In opening track “Percolator,” Eva Hendricks squeaks like Cristin Milioti’s character from 30 Rock (“I’m a very sexy baby!”), singing: “Don’t you know I aim to please? / I’m everybody’s favorite tease / Put your hand on my knee / That’s what friends are for.” At face value, the song leans toward obnoxiously flirty, but Hendricks winks and shrugs throughout, delivering biting one-liners with an offhand coolness as if to say, “Sure dude, whatever.” Other times, her brutality isn’t as subtle — she kicks off the song “DQ” by admitting that she “laughed when your dog died.” Ouch.

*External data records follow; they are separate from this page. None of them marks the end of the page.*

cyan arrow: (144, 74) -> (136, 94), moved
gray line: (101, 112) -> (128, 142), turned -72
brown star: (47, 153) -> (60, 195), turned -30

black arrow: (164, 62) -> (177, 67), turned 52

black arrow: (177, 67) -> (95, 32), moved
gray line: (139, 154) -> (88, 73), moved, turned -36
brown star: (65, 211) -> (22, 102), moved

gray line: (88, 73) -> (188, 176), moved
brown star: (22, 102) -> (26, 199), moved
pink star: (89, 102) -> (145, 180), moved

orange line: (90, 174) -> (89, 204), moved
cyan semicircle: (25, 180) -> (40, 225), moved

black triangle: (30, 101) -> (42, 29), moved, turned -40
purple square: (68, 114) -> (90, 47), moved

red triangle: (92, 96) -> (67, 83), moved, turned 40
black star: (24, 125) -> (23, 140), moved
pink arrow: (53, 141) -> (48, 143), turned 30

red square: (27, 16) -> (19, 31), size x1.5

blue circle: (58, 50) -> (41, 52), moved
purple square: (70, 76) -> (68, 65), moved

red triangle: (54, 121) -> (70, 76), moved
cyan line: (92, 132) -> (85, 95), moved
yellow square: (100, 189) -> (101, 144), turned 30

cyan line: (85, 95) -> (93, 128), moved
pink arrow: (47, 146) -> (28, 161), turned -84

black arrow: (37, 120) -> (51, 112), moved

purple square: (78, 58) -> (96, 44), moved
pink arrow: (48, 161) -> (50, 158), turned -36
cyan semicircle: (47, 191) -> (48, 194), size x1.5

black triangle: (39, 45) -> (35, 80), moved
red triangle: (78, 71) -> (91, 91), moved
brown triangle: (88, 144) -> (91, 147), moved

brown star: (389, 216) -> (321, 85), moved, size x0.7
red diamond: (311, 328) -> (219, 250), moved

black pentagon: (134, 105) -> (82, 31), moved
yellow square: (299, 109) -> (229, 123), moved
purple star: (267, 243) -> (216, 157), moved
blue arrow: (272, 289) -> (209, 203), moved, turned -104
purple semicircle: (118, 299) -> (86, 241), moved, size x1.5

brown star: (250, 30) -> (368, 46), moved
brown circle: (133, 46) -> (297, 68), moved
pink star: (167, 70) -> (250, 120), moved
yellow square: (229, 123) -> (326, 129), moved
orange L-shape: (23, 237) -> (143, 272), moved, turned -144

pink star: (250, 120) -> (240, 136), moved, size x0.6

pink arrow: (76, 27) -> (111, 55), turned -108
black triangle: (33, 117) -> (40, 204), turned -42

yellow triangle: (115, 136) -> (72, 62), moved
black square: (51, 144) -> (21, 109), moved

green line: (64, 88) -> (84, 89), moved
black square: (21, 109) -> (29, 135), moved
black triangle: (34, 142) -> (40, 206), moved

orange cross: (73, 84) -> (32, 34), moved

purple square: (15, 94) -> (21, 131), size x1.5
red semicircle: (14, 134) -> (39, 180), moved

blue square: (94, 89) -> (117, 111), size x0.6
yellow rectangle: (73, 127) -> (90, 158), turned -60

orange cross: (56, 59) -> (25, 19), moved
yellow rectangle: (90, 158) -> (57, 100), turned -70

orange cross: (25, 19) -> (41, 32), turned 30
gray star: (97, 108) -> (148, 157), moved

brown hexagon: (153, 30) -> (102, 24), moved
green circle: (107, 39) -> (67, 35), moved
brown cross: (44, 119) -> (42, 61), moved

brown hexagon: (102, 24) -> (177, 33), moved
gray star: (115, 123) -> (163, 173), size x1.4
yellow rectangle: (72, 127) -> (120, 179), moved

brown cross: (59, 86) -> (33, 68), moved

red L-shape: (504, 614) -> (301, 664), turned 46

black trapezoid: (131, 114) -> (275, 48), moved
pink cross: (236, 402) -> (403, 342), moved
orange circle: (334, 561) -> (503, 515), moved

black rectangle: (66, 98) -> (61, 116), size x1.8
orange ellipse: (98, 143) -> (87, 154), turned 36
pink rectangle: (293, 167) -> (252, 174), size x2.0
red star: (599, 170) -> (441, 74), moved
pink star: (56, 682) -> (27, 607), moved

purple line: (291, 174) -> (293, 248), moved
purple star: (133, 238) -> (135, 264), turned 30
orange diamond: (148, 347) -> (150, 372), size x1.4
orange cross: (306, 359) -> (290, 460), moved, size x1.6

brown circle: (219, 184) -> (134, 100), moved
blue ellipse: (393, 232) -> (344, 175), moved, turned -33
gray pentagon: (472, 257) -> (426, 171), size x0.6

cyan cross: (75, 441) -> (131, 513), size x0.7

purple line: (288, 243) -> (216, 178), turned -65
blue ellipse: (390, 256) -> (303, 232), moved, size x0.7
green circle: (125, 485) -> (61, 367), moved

“A lot of people have been saying that the lyrics are really dark, and I agree,” Hendricks says. “I think a lot of the time I’m making fun of myself. I’m presenting this exaggerated version of myself. I’ve been thinking a lot about it since everyone’s been writing, ‘Oh it’s really happy and really dark.’ It’s a funny reflection of my own personality in a way — I come across to people as very bubbly, and I am. But I think I’m both things.”
And the more you listen, the more you start to feel the bite. As fun a ride as it is, Guppy is also packed with years’ worth of hard-learned lessons. I tell Hendricks that especially on songs like “Glitter” and “Totalizer,” she sings as though she’s staring down every single person who’s ever said something shitty to her and telling them to fuck right off. It seems I hit the nail on the head.
“Yes, totally!” she responds. “Growing up, everyone would always say to me like, ‘Oh you can’t be so nice to people,’ or, ‘You can’t act so excited around this boy, he’s going to think you like him.’ Finally I was like, ‘That is so ridiculous!’ It’s my fault for being nice to somebody? C’mon. All of that stuff, I think came through in the record. So many of the lyrics are ‘fuck you.’ It’s just about growing up and experiencing my early 20s and all of the crazy emotional yo-yoing that kind of coincides with that.”